Sunday, April 27, 2014

Being normal

Being normal

Given the sophistication of today's financial markets, it's hard to imagine that until 1973, despite active trading since at least the 17th century, there was no known way of estimating the price of European-style options!

Black, Scholes and Merton changed all that with the development of a mathematical framework of a financial market in their seminal paper "The Pricing of Options and Corporate Liabilities". From that model, one can deduce the celebrated Black-Scholes formula : $p = \theta \cdot \left[ F \cdot \Phi\left( \theta \cdot \left[ \frac{\ln \left( F/K \right)}{\sigma} + \frac{\sigma}{2}\right] \right) - K \cdot \Phi\left( \theta \cdot \left[ \frac{\ln \left( F/K \right)}{\sigma} - \frac{\sigma}{2} \right] \right) \right]$ where $\theta = 1$ for call options and $\theta = -1$ for put options, $F := Se^{\left( r-d \right)T}$, $S$ is the current spot, $K$ is the strike, $r$ is a flat continuously compounded interest rate to maturity, $d$ is a flat continuously compounded dividend rate, $\sigma = \hat{\sigma} \cdot \sqrt{T}$, $\hat{\sigma}$ is the root-mean-square lognormal volatility, $T$ is the time to expiry and $\Phi(\cdot)$ is the standard cumulative normal distribution function.
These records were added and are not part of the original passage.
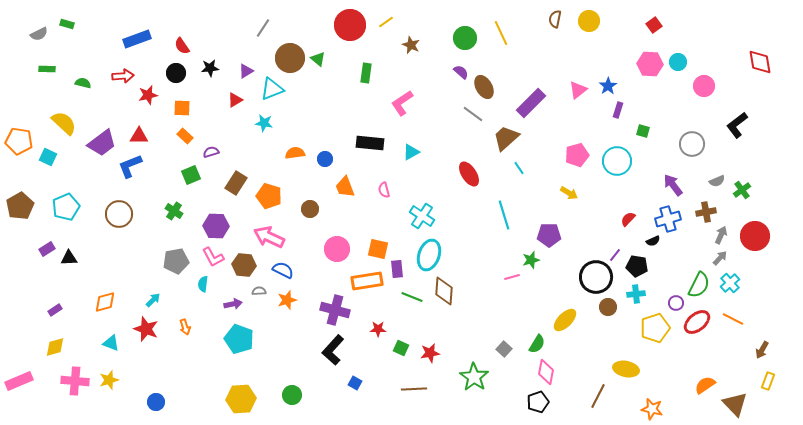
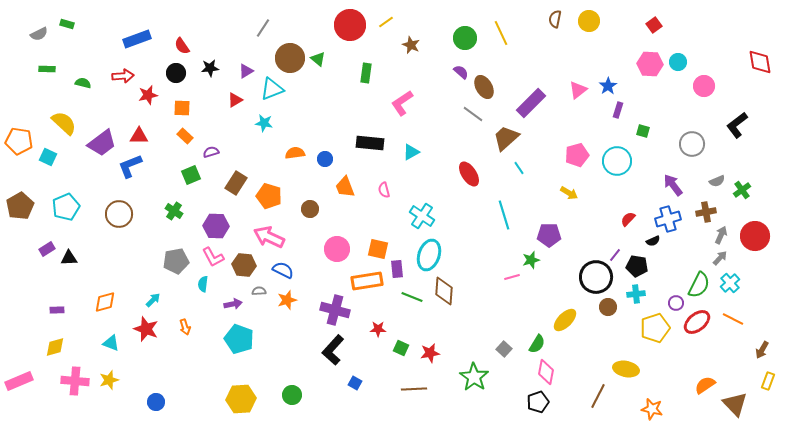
purple rectangle at (55, 310): moved 2 px right; rotated 32 degrees clockwise
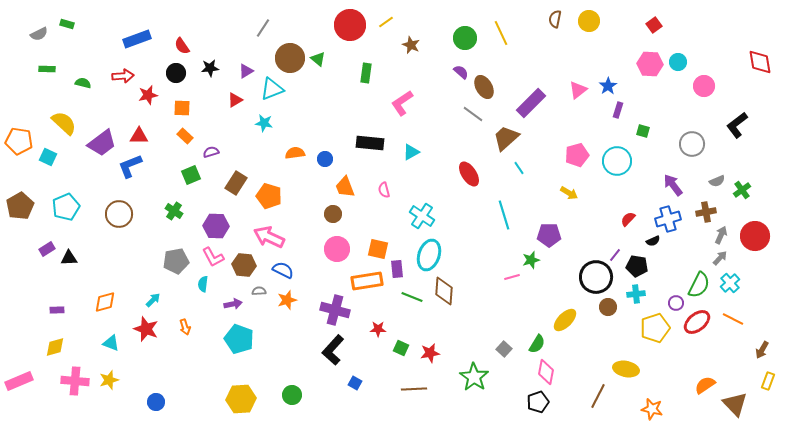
brown circle at (310, 209): moved 23 px right, 5 px down
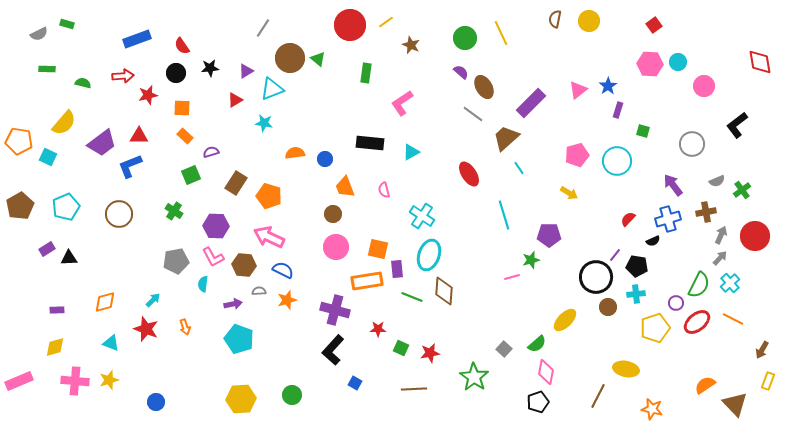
yellow semicircle at (64, 123): rotated 88 degrees clockwise
pink circle at (337, 249): moved 1 px left, 2 px up
green semicircle at (537, 344): rotated 18 degrees clockwise
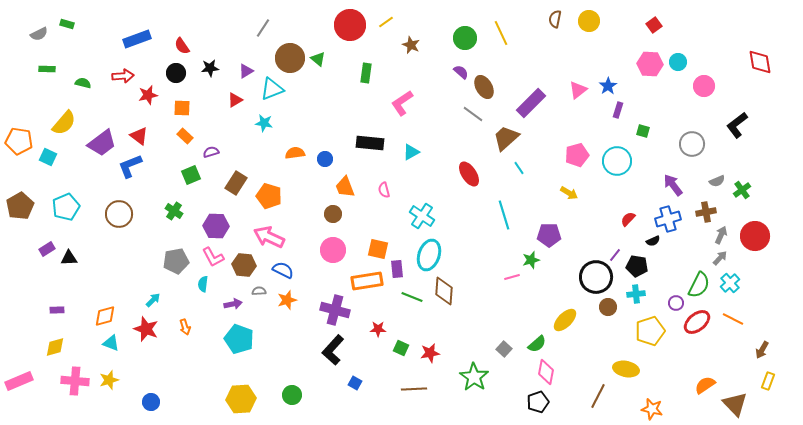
red triangle at (139, 136): rotated 36 degrees clockwise
pink circle at (336, 247): moved 3 px left, 3 px down
orange diamond at (105, 302): moved 14 px down
yellow pentagon at (655, 328): moved 5 px left, 3 px down
blue circle at (156, 402): moved 5 px left
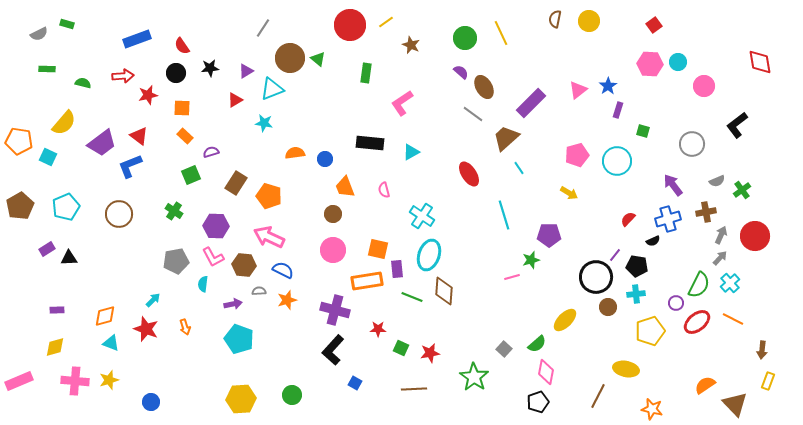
brown arrow at (762, 350): rotated 24 degrees counterclockwise
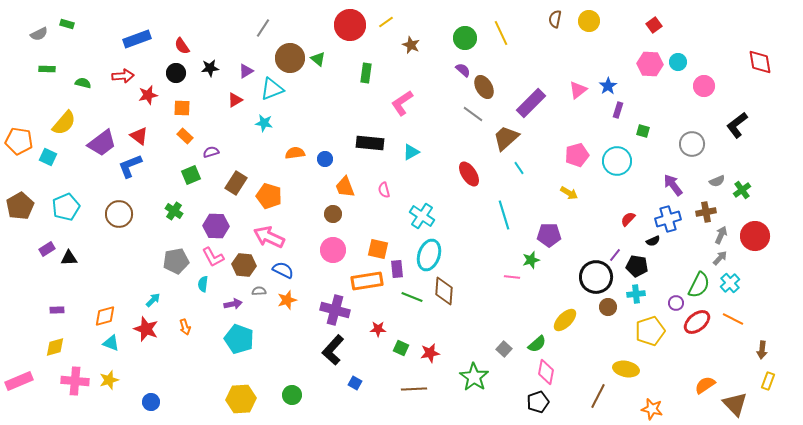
purple semicircle at (461, 72): moved 2 px right, 2 px up
pink line at (512, 277): rotated 21 degrees clockwise
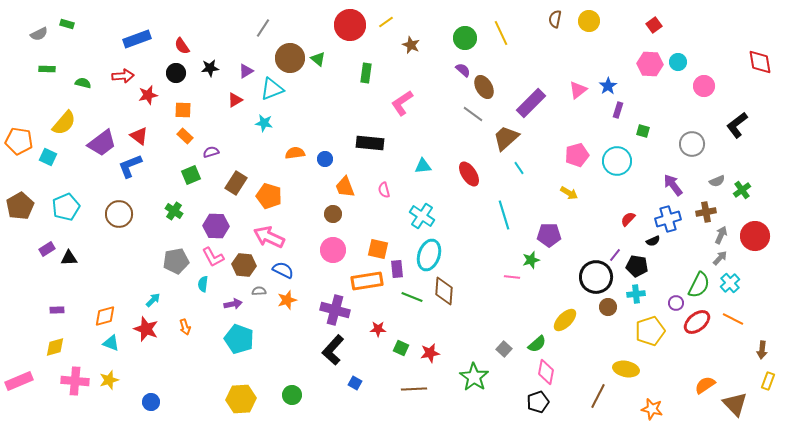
orange square at (182, 108): moved 1 px right, 2 px down
cyan triangle at (411, 152): moved 12 px right, 14 px down; rotated 24 degrees clockwise
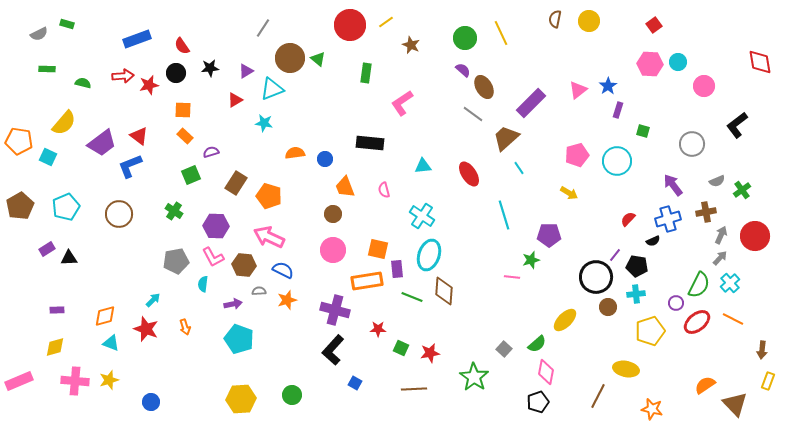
red star at (148, 95): moved 1 px right, 10 px up
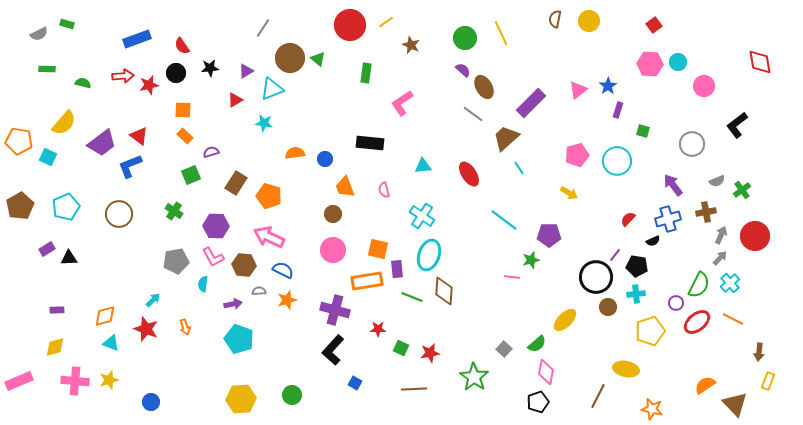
cyan line at (504, 215): moved 5 px down; rotated 36 degrees counterclockwise
brown arrow at (762, 350): moved 3 px left, 2 px down
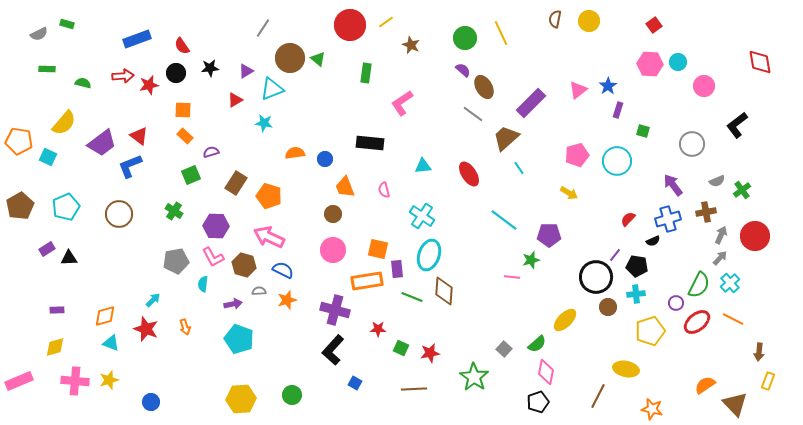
brown hexagon at (244, 265): rotated 10 degrees clockwise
Now, the only real problem with evaluating the above equation is in estimating the the values of the cumulative distribution function of the normal distribution ($\Phi$). This is a function that is defined by an integral that cannot be expressed in terms of elementary functions and is thus said to be one of a family of special functions.

One approach to obtaining a high quality, cross platform implementation of $\Phi$ in OCaml is to leverage the C++ Boost Math Toolkit library. First the C wrapper (let's write this in a file 'special_functions_c.cpp' (say)).

#include <boost/math/distributions/normal.hpp>

#include <caml/mlvalues.h>
#include <caml/alloc.h>

extern "C" value caml_norm_cdf (value v)
{
  using boost::math::cdf;
  using boost::math::normal;

  return caml_copy_double (cdf (normal (0.0, 1.0), Double_val (v)));
}
Next, the forwarding OCaml function ('special_functions.ml').
external caml_norm_cdf : float -> float = "caml_norm_cdf"

let norm_cdf x = caml_norm_cdf x
Lastly, the module interface ('special_functions_sig.mli').
module type S = sig
    val norm_cdf : float -> float
end

Et voilĂ . With this in hand, the Black-Scholes equation follows easily!

let black_scholes ~spot ~strike ~r ~vol ~t ~cp =
  let open Special_functions in
  let d1 = (log (spot/.strike) +. 
              (r +. 0.5*.(vol*.vol))*.t)/.(vol*.(sqrt t)) in
  let d2 = d1 -. vol*.(sqrt t) 
  in
    cp*.spot*.(norm_cdf (cp*.d1)) -. 
       cp*.strike*.(exp ((~-.r)*.t))*.(norm_cdf (cp*.d2))
Building the OCaml special functions library above follows the same procedure as covered in this blog entry. To wrap things up (and marvel at our handiwork,) here's a little test.
let _ = 
  Printf.printf "%.8f\n" 
    (black_scholes ~spot:42. ~strike:40. ~r:0.1 ~vol:0.2 ~t:0.5 ~cp:1.0) ;
  Printf.printf "%.8f\n" 
    (black_scholes ~spot:42. ~strike:40. ~r:0.1 ~vol:0.2 ~t:0.5 ~cp:(~-.1.0))
I observe the values 4.75942239 for the call and, 0.80859937 for the put, respectively.